Come Saturday, DJ Sliink will teach you all about the bed-spring-breaking beats of Jersey Club, an effervescent and high-energy Newark-based response. DJ Spinn and DJ Earl will represent the Midwest and Chicago footwork, a punchy clap-heavy style designed to set your feet jerkin' till the woodwork sparks.

TT the Artist will spit fire over B-more breakbeats brought to life with chopped-up house — and most likely some gunshot — samples. DJ Assault is going to break your neck with some gritty ghettotech and have all the girls shakin' their "Ass-N-Titties."

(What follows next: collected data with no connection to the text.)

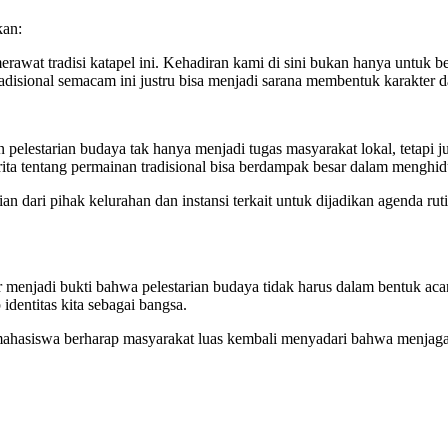
an:
t tradisi katapel ini. Kehadiran kami di sini bukan hanya untuk bel
n tradisional semacam ini justru bisa menjadi sarana membentuk karakte
 pelestarian budaya tak hanya menjadi tugas masyarakat lokal, tetapi
a tentang permainan tradisional bisa berdampak besar dalam menghidup
n dari pihak kelurahan dan instansi terkait untuk dijadikan agenda rut
njadi bukti bahwa pelestarian budaya tidak harus dalam bentuk acara
dentitas kita sebagai bangsa.
hasiswa berharap masyarakat luas kembali menyadari bahwa menjaga b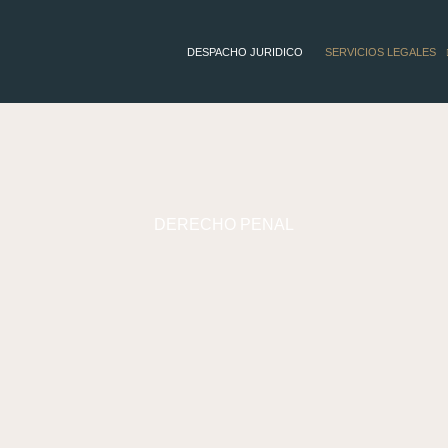
DESPACHO JURIDICO
SERVICIOS LEGALES
​DERECHO PENAL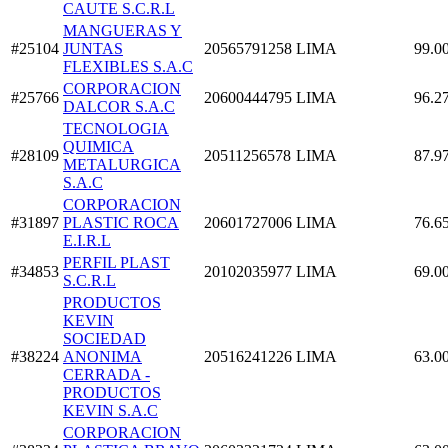
CAUTE S.C.R.L
MANGUERAS Y
#25104
JUNTAS
20565791258
LIMA
99.0
FLEXIBLES S.A.C
CORPORACION
#25766
20600444795
LIMA
96.2
DALCOR S.A.C
TECNOLOGIA
QUIMICA
#28109
20511256578
LIMA
87.9
METALURGICA
S.A.C
CORPORACION
#31897
PLASTIC ROCA
20601727006
LIMA
76.6
E.I.R.L
PERFIL PLAST
#34853
20102035977
LIMA
69.0
S.C.R.L
PRODUCTOS
KEVIN
SOCIEDAD
#38224
ANONIMA
20516241226
LIMA
63.0
CERRADA -
PRODUCTOS
KEVIN S.A.C
CORPORACION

All the genres represented prove that heavy bass comes in many forms. It might just be the unifying theory of American music. If politicians could pump the jams and pump it up, would we see more hands reaching across the aisle? Perhaps the ongoing series of Red Bull Music Academy-sponsored events can be a beacon of dirty, filthy, nasty hope for our country, but just as we did in the late '80s and early '90s, Miami must lead the charge.

Go ahead, "Get It Girl," and shake what ya momma gave ya.

Red Bull Music Academy Presents: United States of Bass with Uncle Luke, DJ Laz, DJ Craze, Egyptian Lover, DJ Assault, DJ Sliink, and others. 10 p.m. Saturday, October 24, at Gramps, 176 NW 24th St., Miami; 305-699-2669; gramps.com. Admission is free with an RSVP via eventbrite.com. Ages 21 and up.